If Jamie Dimon wanted to price, say, credit cards at a rate higher, lower, or less nuanced than other banks, more power to him, but if that tactic started losing money, it would be abandoned, and if it made money it would be copied. That's how the market works, profits tell banks what to do, losses what not to do. To the extent they are making short term profits, say by lending to windfarms due to a stimulus package windfall, investors are the only ones with real incentives to evaluate and punish firms for this behavior. After all, in Washington, they not only still encourage home loans with only 3.5% down, they shamelessly blame bankers for lending too much to home buyers while boasting about their affordable housing initiatives that made any regulatory concern about lower underwriting criteria impossible, and indeed sued firms, and blocked their mergers, if they did not meet lending targets to people who by definition had little income (historically underserved communities).
That someone with such a understanding of complex financial institutions highlights her naiveté, as if things are what they are, not because they are an equilibrium of borrower and saver preferences, but rather, the whims of The Captains of Industry in their top hats. To give her power, would merely reinforce what everyone in the industry knows, that Washington regulators are out-of-touch. For her, competition is simply a "race to the bottom to develop new ways to trick customers", and so we should expect her to create a 'stable' industry, like in our education and postal industries, where there is limited competition but lots of guarantees, and little or no productivity growth. She knows what banking customers want, and so doesn't trust a market to provide quality services and products because evil CEOs hypnotize their customers into thinking they want things they really don't. A better definition of a do-gooder cannot be found. I think she might be successful in her primary objective, in that socialists countries were immune from financial crises. I just think she doesn't realize this cripples GDP growth, as highlighted by the Cold War 'experiment'. After all, you can keep a pet from getting sick by killing it, if that's your sole objective.

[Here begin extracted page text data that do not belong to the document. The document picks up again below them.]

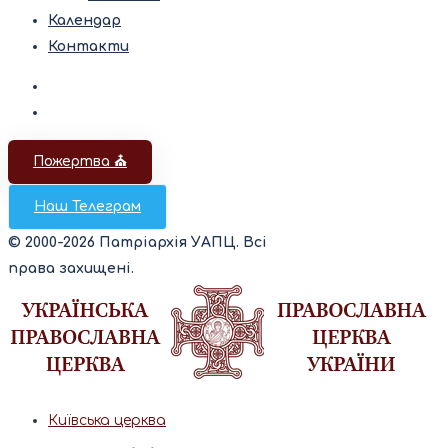
Календар
Контакти
Пожертва ⛪️
Наш Телеграм
© 2000-2026 Патріархія УАПЦ. Всі
права захищені.
Київська церква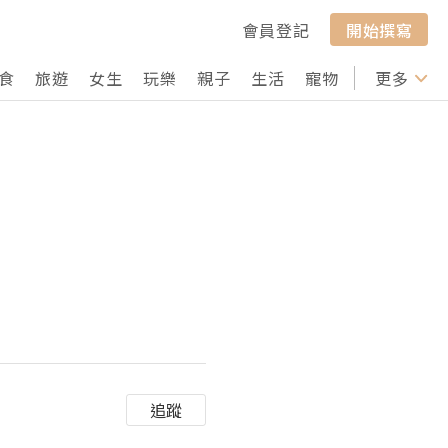
會員登記
開始撰寫
食
旅遊
女生
玩樂
親子
生活
寵物
行山
更多
打卡
追蹤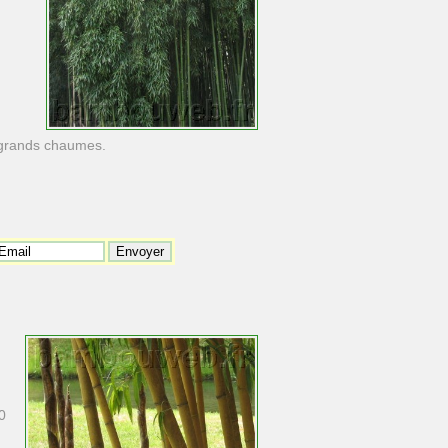
s grands chaumes.
0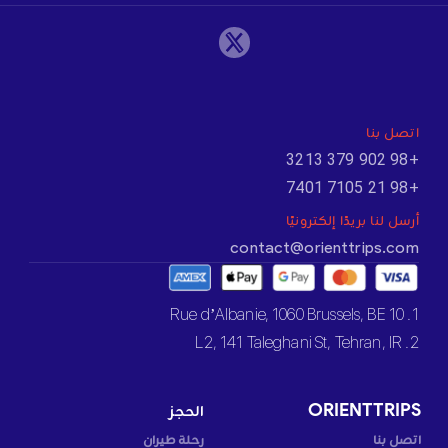
اتصل بنا
+98 902 379 3213
+98 21 7105 7401
أرسل لنا بريدًا إلكترونيًا
contact@orienttrips.com
1. 10 Rue d’Albanie, 1060 Brussels, BE
2. L2, 141 Taleghani St, Tehran, IR
ORIENTTRIPS
الحجز
اتصل بنا
رحلة طيران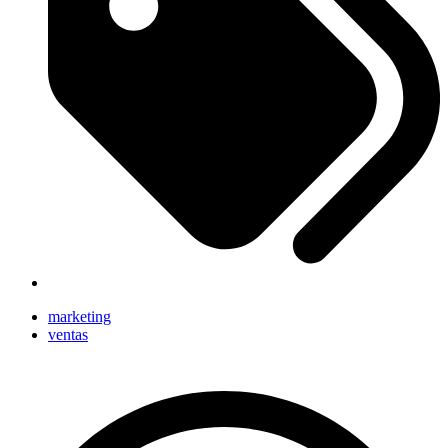
marketing
ventas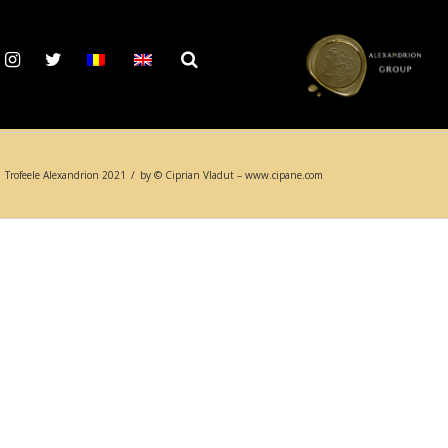
Trofeele Alexandrion 2021
/
by © Ciprian Vladut – www.cipane.com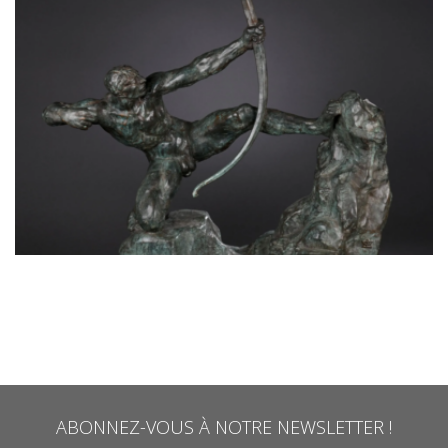
ABONNEZ-VOUS À NOTRE NEWSLETTER !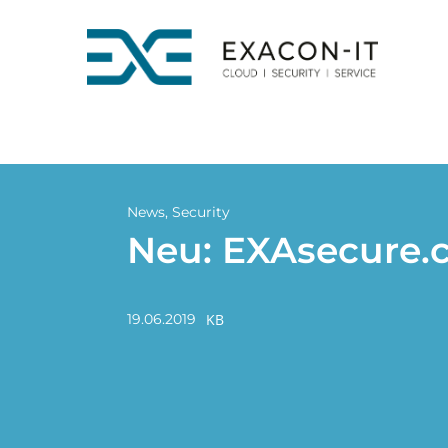
Skip
to
content
News
,
Security
Neu: EXAsecure.
KB
19.06.2019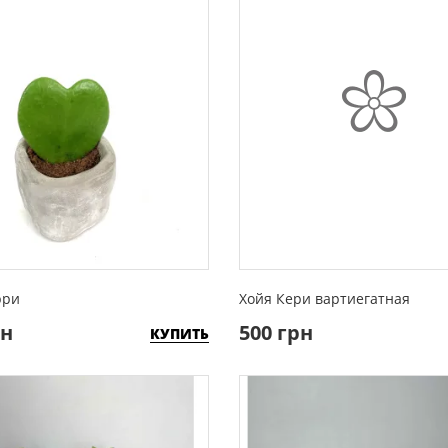
рри
Хойя Кери вартиегатная
рн
500 грн
КУПИТЬ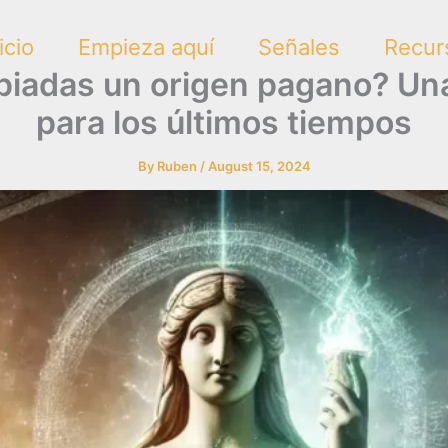
icio
Empieza aquí
Señales
Recur
piadas un origen pagano? Una 
para los últimos tiempos
By
Ruben
/
August 15, 2024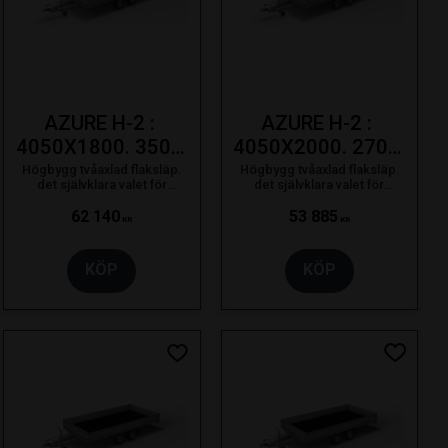
AZURE H-2 : 
AZURE H-2 : 
4050X1800. 3500 
4050X2000. 2700 
KG. 195/50R13C
KG. 195/50R13C
Högbygg tvåaxlad flaksläp.
Högbygg tvåaxlad flaksläp.
det självklara valet för
det självklara valet för
proffsanvändaren som bara
proffsanvändaren som bara
nöjer sig med det bästa.
nöjer sig med det bästa.
62 140
53 885
KR
KR
KÖP
KÖP
ill i favoriter
Lägg till i favoriter
Lägg till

Bad things aren't the result of evil intentions, so much as smart people overconfident in their ability to make the world a better place. They see people who disagree with their means as disagreeing with their ends, totally dismissing the possibility that they could be making things worse. She thinks her new fiefdom, the CFPA , will "consolidate seven separate bureaucracies, cut down on paperwork, and promote understandable consumer products. In the process, it will stabilize the industry, rebuild confidence in the securitization market, and leave more money in the pockets of families". ORLY? When has a new bureaucracy reduced bureaucracy? When has it 'cut down on paperwork'? The pages of fine print and endless places to initial are because of our laws and regulations, not in spite them. Will the bureaucracy make people wealthier? Well, government's the main place of employment growth, so I guess things are looking up.